La notion de commun est au cœur du souci écologique, mais son périmètre n’est pas facile à cerner (le climat, les océans, la Terre, les espèces en voie de disparition, etc.), comment faisons-nous (ou non) « communauté » avec ces ensembles dont nous sommes partie prenante ?
Mais le commun est aussi celui de la raison (chose-du-monde-la-mieux-partagée), ou d’une culture de l’argumentation et de la confrontation ; dans ce domaine aussi, force est de constater que les espaces de débat reculent, tant les indices se multiplient de cet abaissement, ou affaissement, d’un logosque la philosophie des Lumières et le rationalisme classique posaient comme l’horizon d’entente de notre espèce : depuis Deleuze déclarant qu’il n’est pas philosophique de débattre, jusqu’à la caricature de débat public offerte par le premier duel télévisé entre Trump et Biden… Serait-il devenu moins facile aujourd’hui de s’entendre ? La multiplication des fake news, d’une vérité « à la carte » ou selon les circonstances, l’expression nue des sentiments préférée à l’argumentation, ou encore la montée du « politiquement correct » qui contamine nos campus après ceux des U.S.A. (par exemple les conférences empêchées de Sylviane Agacinski ou de François Hollande pourtant prévues en territoire universitaire), bref une vision étriquée de la culture, uniquement perçue comme rattachement à une communauté sans dialogue possible avec les autres, ne laisse pas d’inquiéter.

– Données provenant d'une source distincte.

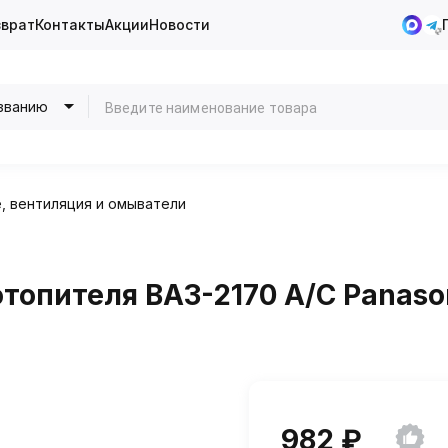
зврат
Контакты
Акции
Новости
званию
, вентиляция и омыватели
опителя ВАЗ-2170 А/С Panason
982 ₽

Bruno Latour l’a fortement souligné dans Où atterrir ?, le climato-scepticisme et la propagation des fake news par Donald Trump relèvent de la même posture, vous et moi n’appartenons pas au même monde, le climat de Paris n’est pas celui de Washington, et toute vérité de même se laisse ployer et manipuler au gré des circonstances, au diable les faits, il n’y a que des interprétations ! Le même Trump déclarant « Je vous aime » à la horde de ses partisans, avant de les lancer à l’assaut du Capitole, montre assez de quelle communauté lui-même se réclame.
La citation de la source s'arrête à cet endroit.